* EXERCISE DETAILS:
Count all lines holding "locale" in the data below and say the number, nothing more.

** Opening SUPPLIED ENTRIES block **

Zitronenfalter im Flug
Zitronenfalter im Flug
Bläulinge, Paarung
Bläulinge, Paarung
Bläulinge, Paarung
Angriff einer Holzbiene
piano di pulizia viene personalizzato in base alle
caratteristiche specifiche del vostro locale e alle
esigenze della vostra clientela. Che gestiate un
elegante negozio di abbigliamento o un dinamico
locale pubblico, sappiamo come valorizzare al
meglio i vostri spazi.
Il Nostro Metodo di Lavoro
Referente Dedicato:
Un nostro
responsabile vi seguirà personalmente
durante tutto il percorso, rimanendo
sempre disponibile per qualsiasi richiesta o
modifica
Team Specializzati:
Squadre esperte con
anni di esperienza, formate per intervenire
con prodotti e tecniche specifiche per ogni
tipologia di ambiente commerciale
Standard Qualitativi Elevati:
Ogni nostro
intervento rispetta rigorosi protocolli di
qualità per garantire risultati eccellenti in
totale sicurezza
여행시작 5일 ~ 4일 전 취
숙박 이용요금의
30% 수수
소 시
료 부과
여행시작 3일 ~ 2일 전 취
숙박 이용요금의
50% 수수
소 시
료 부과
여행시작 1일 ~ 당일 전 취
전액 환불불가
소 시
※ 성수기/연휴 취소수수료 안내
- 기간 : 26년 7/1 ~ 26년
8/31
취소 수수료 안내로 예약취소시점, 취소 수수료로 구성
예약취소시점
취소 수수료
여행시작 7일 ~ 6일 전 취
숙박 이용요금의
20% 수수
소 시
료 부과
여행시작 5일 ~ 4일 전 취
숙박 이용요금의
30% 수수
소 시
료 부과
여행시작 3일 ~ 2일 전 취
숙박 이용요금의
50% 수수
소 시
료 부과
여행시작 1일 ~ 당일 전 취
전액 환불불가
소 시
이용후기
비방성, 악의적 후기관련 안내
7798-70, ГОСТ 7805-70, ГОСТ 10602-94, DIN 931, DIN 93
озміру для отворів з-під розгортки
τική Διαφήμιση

** Closing SUPPLIED ENTRIES block **

* SOLUTION TO THIS PROBLEM:
2